The main issue is that in an ideal world a short is self contained – you can’t have too many threads because it gets confusing.  Over the past 9 months I’ve got used to bashing out big, sprawling narratives that rabbit on and keep introducing new characters all over the place, safe in the knowledge I can rescue the salient points when editing time cometh.

However, I’m finding I can’t hide behind hazy future editing time when writing a short story.  Obviously I can point out in a pathetic sort of way that it’s a first draft and it will change a bit in the edit, but if the whole notion is crap I can’t junk one bit and expand a subplot.  There aren’t any.

Which leads me to a confession: so far this month, I’ve been going back and editing things.  I can’t help it.  I physically can’t bash out a wee story at 1.5k and move on – I feel compelled to re-read and change bits.

In my defense, I haven’t given up on anything and I’m mainly only changing phrasing here and there.  The most I’ve deleted completely is a paragraph.  But technically it’s against the NaNoWriMo keep on keepin’ on spirit of the project, so I thought I should come clean.  After all, when the trust is gone what do we have?
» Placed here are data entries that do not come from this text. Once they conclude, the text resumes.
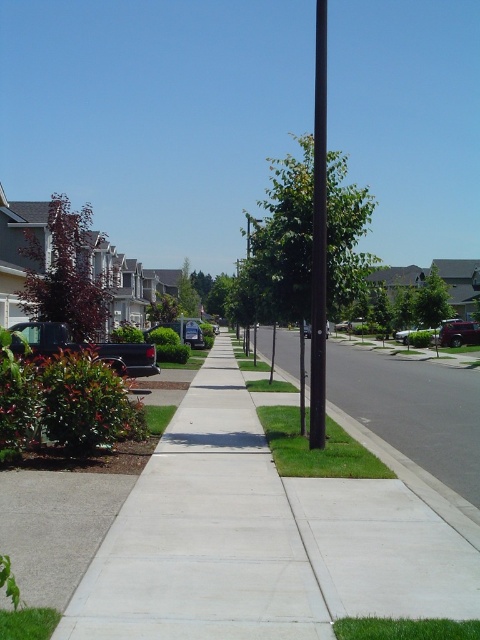 What do you see at coordinates (129, 356) in the screenshot?
I see `dark gray matte truck at lower left` at bounding box center [129, 356].

Measure the distance between dark gray matte truck at lower left and metallic red car at right.

105.34 feet

Between point (151, 365) and point (468, 339), which one is positioned behind?

Point (468, 339)

In order to click on dark gray matte truck at lower left in this screenshot , I will do `click(129, 356)`.

This screenshot has height=640, width=480. What do you see at coordinates (203, 534) in the screenshot?
I see `green concrete sidewalk at center` at bounding box center [203, 534].

Between green concrete sidewalk at center and metallic red car at right, which one has more height?

Standing taller between the two is metallic red car at right.

At what (x,y) coordinates should I click in order to perform the action: click on green concrete sidewalk at center. Please return your answer as a coordinate pair (x, y). Looking at the image, I should click on (203, 534).

You are a GUI agent. You are given a task and a screenshot of the screen. Output one action in this format:
    pyautogui.click(x=<x>, y=<y>)
    Task: Click on the green concrete sidewalk at center
    The image size is (480, 640).
    Given the screenshot: What is the action you would take?
    pyautogui.click(x=203, y=534)

Between point (451, 321) and point (429, 326), which one is positioned in front?

Point (451, 321) is more forward.

Which is above, metallic red car at right or metallic silver sedan at center-right?

metallic silver sedan at center-right is higher up.

Between point (441, 333) and point (405, 333), which one is positioned in front?

Positioned in front is point (441, 333).

At what (x,y) coordinates should I click in order to perform the action: click on metallic red car at right. Please return your answer as a coordinate pair (x, y). The width and height of the screenshot is (480, 640). Looking at the image, I should click on (458, 333). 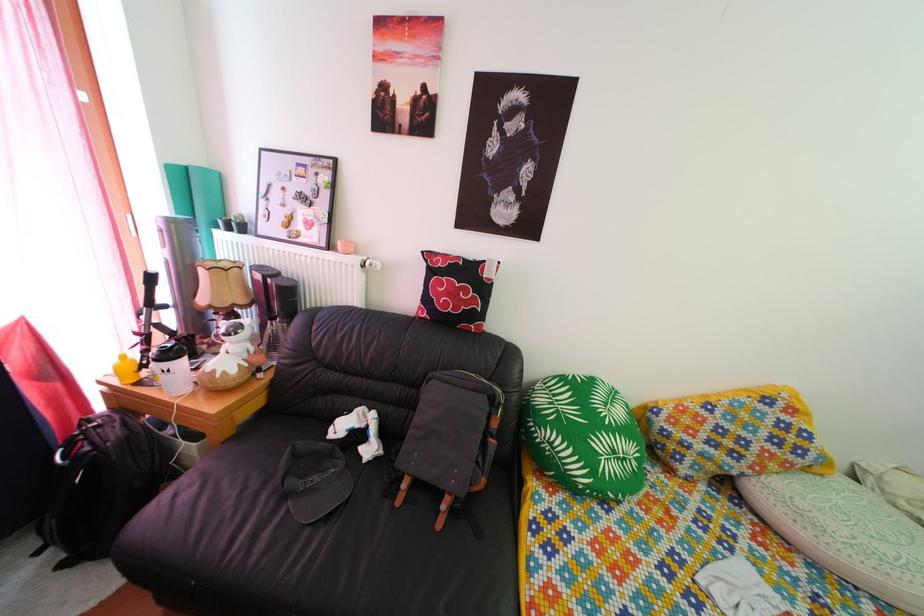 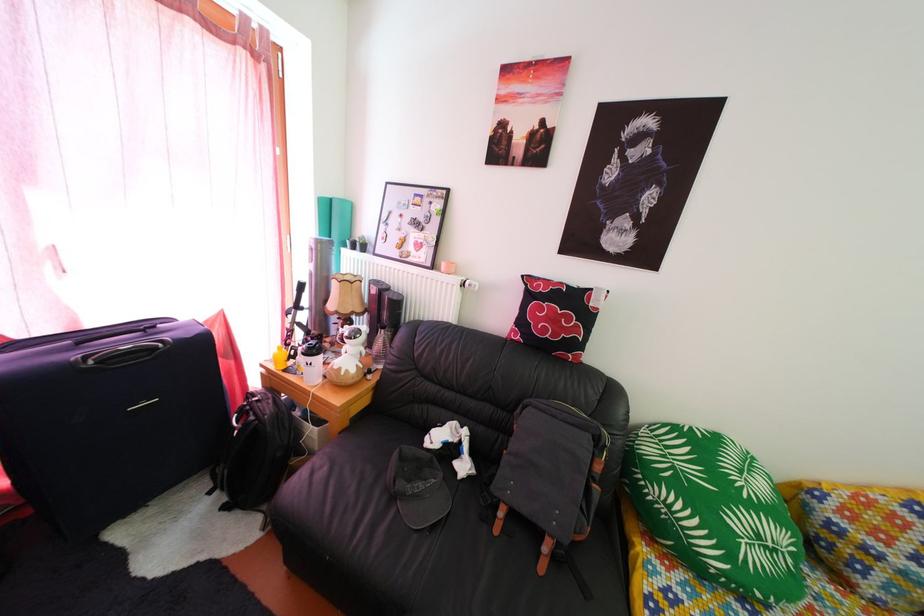 Locate, in the second image, the point that corresponds to [196,177] in the first image.

(339, 208) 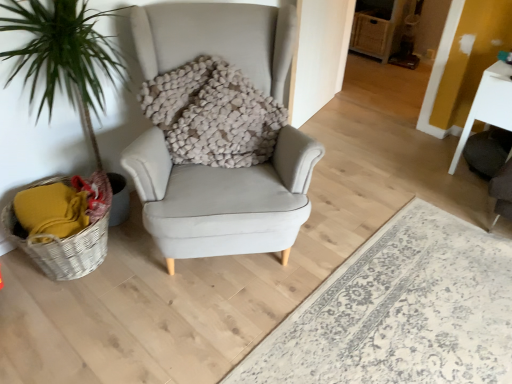 What are the coordinates of `free space in front of woven wicker basket at lower left` in the screenshot? It's located at pyautogui.click(x=66, y=327). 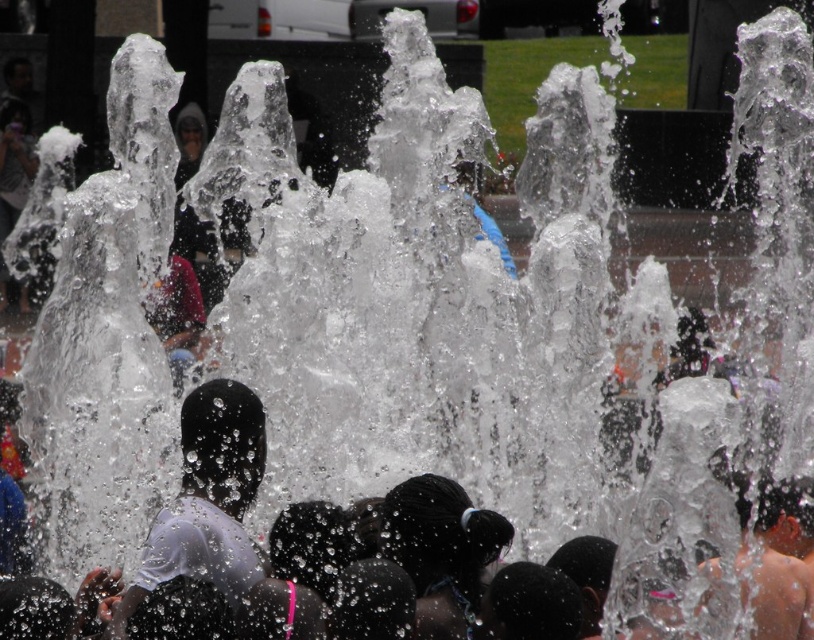 You are a photographer standing at the edge of the fountain. You want to capture a photo where the transparent wet hair at center and the white matte shirt at center are both visible. Which object should you focus on to ensure the other is still in the frame?

The transparent wet hair at center has a greater height compared to the white matte shirt at center. To ensure both are visible in the frame, focus on the transparent wet hair at center since it is taller and will occupy more of the vertical space, allowing the shorter white matte shirt at center to remain in view.

Based on the scene description, where is the transparent wet hair at center located in terms of its 2D coordinates?

The transparent wet hair at center is located at the 2D coordinates point (198, 554). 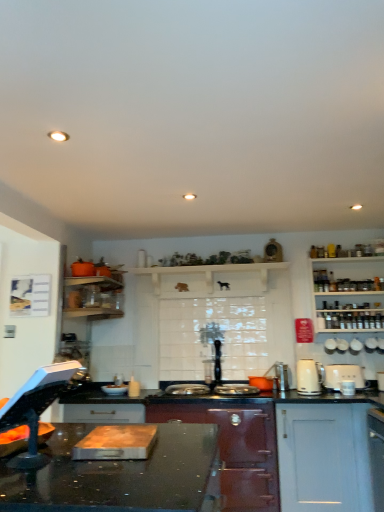 The width and height of the screenshot is (384, 512). I want to click on vacant region to the left of white glossy kettle at center-right, placed as the 1th kitchen appliance when sorted from left to right, so click(x=297, y=394). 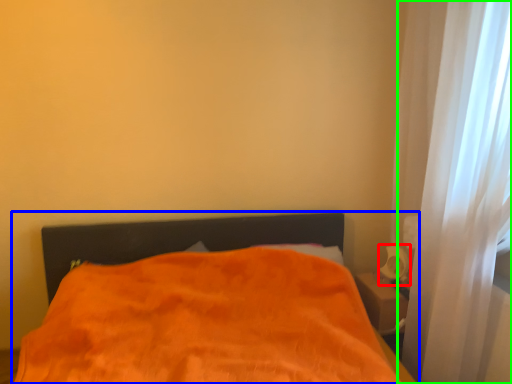 Question: Which object is positioned farthest from table lamp (highlighted by a red box)? Select from bed (highlighted by a blue box) and curtain (highlighted by a green box).

Choices:
 (A) bed
 (B) curtain

Answer: (A) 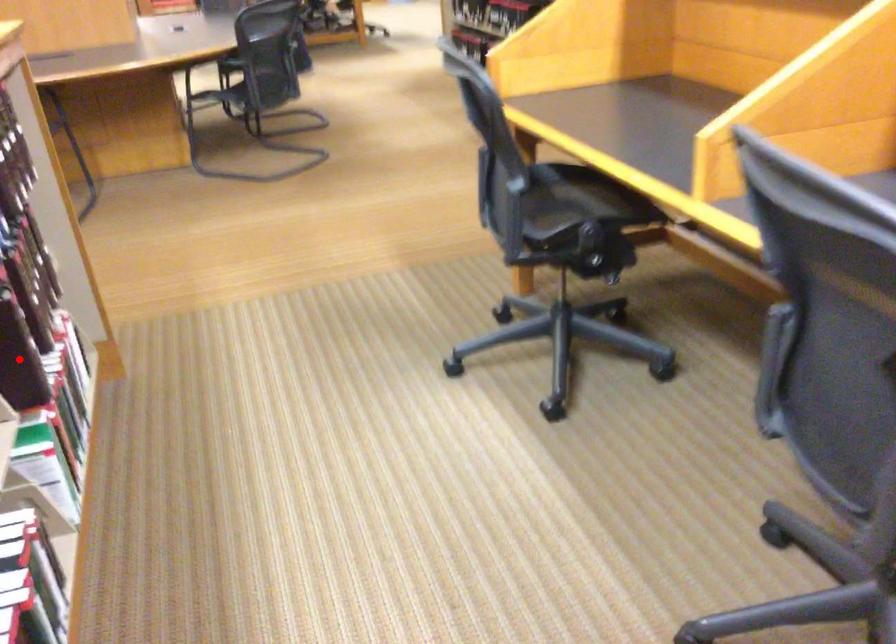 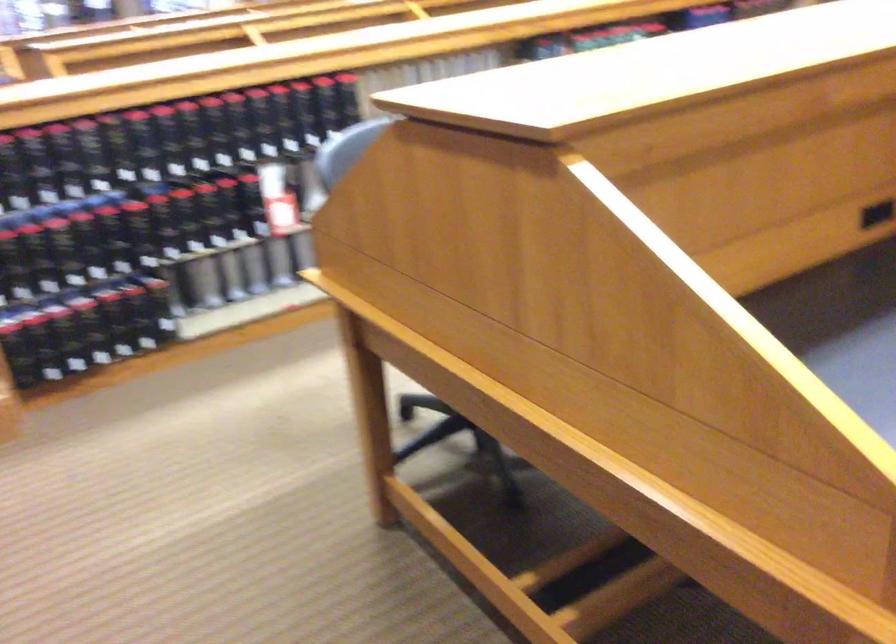 Question: I am providing you with two images of the same scene from different viewpoints. A red point is marked on the first image. Can you still see the location of the red point in image 2?

Choices:
 (A) Yes
 (B) No

Answer: (B) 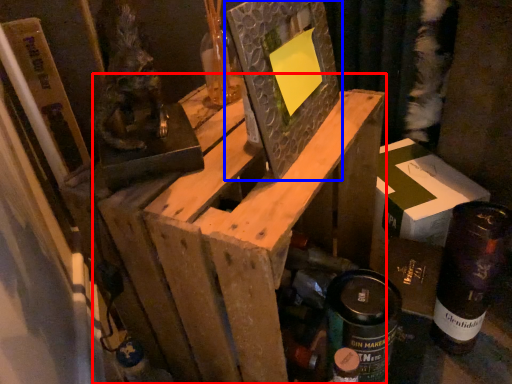 Question: Among these objects, which one is farthest to the camera, furniture (highlighted by a red box) or picture frame (highlighted by a blue box)?

Choices:
 (A) furniture
 (B) picture frame

Answer: (B) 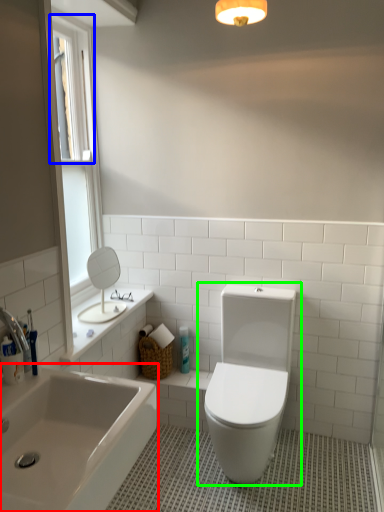 Question: Estimate the real-world distances between objects in this image. Which object is closer to bathtub (highlighted by a red box), window screen (highlighted by a blue box) or toilet (highlighted by a green box)?

Choices:
 (A) window screen
 (B) toilet

Answer: (B) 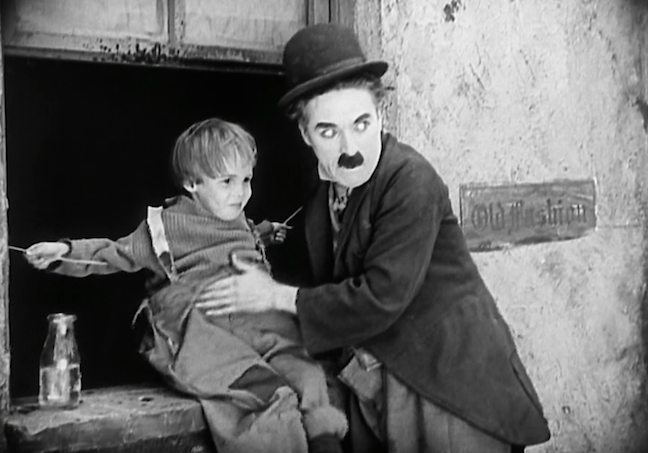 At what (x,y) coordinates should I click in order to perform the action: click on ledge. Please return your answer as a coordinate pair (x, y). Looking at the image, I should click on (152, 405). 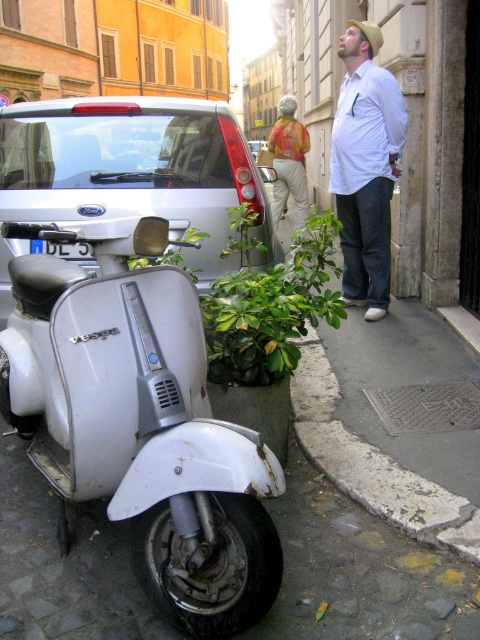 Is silver metallic scooter at left to the right of white cotton shirt at upper center from the viewer's perspective?

Incorrect, silver metallic scooter at left is not on the right side of white cotton shirt at upper center.

Which is behind, point (116, 132) or point (387, 256)?

Point (387, 256)

Locate an element on the screen. This screenshot has height=640, width=480. silver metallic scooter at left is located at coordinates (135, 170).

Which is more to the left, white matte scooter at lower left or silver metallic scooter at left?

silver metallic scooter at left

Who is positioned more to the right, white matte scooter at lower left or silver metallic scooter at left?

From the viewer's perspective, white matte scooter at lower left appears more on the right side.

Which is behind, point (256, 534) or point (203, 154)?

Point (203, 154)

Where is `white matte scooter at lower left`? This screenshot has width=480, height=640. white matte scooter at lower left is located at coordinates (141, 420).

Is white matte scooter at lower left thinner than blue plastic license plate at lower left?

No.

Does white matte scooter at lower left lie in front of blue plastic license plate at lower left?

Yes, white matte scooter at lower left is in front of blue plastic license plate at lower left.

Is point (99, 429) positioned in front of point (59, 248)?

Yes.

You are a GUI agent. You are given a task and a screenshot of the screen. Output one action in this format:
    pyautogui.click(x=<x>, y=<y>)
    Task: Click on the white matte scooter at lower left
    
    Given the screenshot: What is the action you would take?
    pyautogui.click(x=141, y=420) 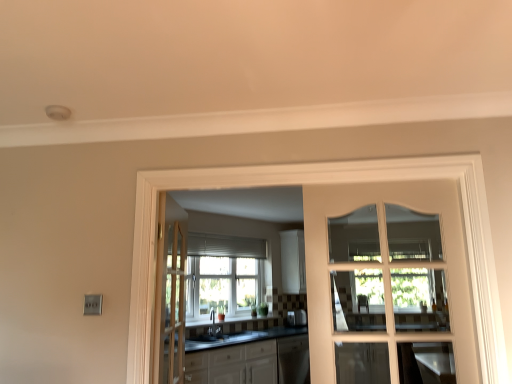 Question: From the image's perspective, is light brown wooden door at center, the first door when ordered from back to front, above white glossy cabinets at center?

Choices:
 (A) no
 (B) yes

Answer: (B)

Question: Does light brown wooden door at center, which ranks as the 2th door in front-to-back order, have a lesser height compared to white glossy cabinets at center?

Choices:
 (A) yes
 (B) no

Answer: (B)

Question: Is light brown wooden door at center, the first door when ordered from back to front, positioned with its back to white glossy cabinets at center?

Choices:
 (A) yes
 (B) no

Answer: (B)

Question: Does light brown wooden door at center, which is the 1th door from left to right, have a greater height compared to white glossy cabinets at center?

Choices:
 (A) no
 (B) yes

Answer: (B)

Question: From a real-world perspective, is light brown wooden door at center, which ranks as the 2th door in front-to-back order, under white glossy cabinets at center?

Choices:
 (A) no
 (B) yes

Answer: (A)

Question: Considering the positions of light brown wooden door at center, which ranks as the 2th door in front-to-back order, and matte black sink at center in the image, is light brown wooden door at center, which ranks as the 2th door in front-to-back order, wider or thinner than matte black sink at center?

Choices:
 (A) thin
 (B) wide

Answer: (A)

Question: From a real-world perspective, is light brown wooden door at center, which is the 1th door from left to right, physically located above or below matte black sink at center?

Choices:
 (A) above
 (B) below

Answer: (A)

Question: In the image, is light brown wooden door at center, the first door when ordered from back to front, positioned in front of or behind matte black sink at center?

Choices:
 (A) front
 (B) behind

Answer: (A)

Question: From the image's perspective, is light brown wooden door at center, the first door when ordered from back to front, located above or below matte black sink at center?

Choices:
 (A) above
 (B) below

Answer: (A)

Question: Considering the positions of light brown wooden door at center, which is the 2th door in right-to-left order, and white glass door at center in the image, is light brown wooden door at center, which is the 2th door in right-to-left order, bigger or smaller than white glass door at center?

Choices:
 (A) small
 (B) big

Answer: (A)

Question: Is light brown wooden door at center, which is the 1th door from left to right, taller or shorter than white glass door at center?

Choices:
 (A) tall
 (B) short

Answer: (A)

Question: In the image, is light brown wooden door at center, which ranks as the 2th door in front-to-back order, on the left side or the right side of white glass door at center?

Choices:
 (A) right
 (B) left

Answer: (B)

Question: Considering the positions of light brown wooden door at center, the first door when ordered from back to front, and white glass door at center in the image, is light brown wooden door at center, the first door when ordered from back to front, wider or thinner than white glass door at center?

Choices:
 (A) wide
 (B) thin

Answer: (A)

Question: Visually, is light brown wooden door at center, which is the 2th door in right-to-left order, positioned to the left or to the right of satin silver toaster at center?

Choices:
 (A) right
 (B) left

Answer: (B)

Question: Looking at their shapes, would you say light brown wooden door at center, which is the 2th door in right-to-left order, is wider or thinner than satin silver toaster at center?

Choices:
 (A) wide
 (B) thin

Answer: (B)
Speaking of NaNo, it has occurred to me that if I’m drawing a graphic novel (or more likely a comic) in November I almost certainly won’t be coming up with 50k of text to go with it.  I haven’t decided on a story yet, and drawing a page takes considerably longer than writing one.  So what should I do?  Write out the storyboard and dialogue and leave the drawings for some other time?  Or sit NaNo out this year?  Answers on a postcard, please.  Or in the comment box, which is easier and doesn’t cost anything.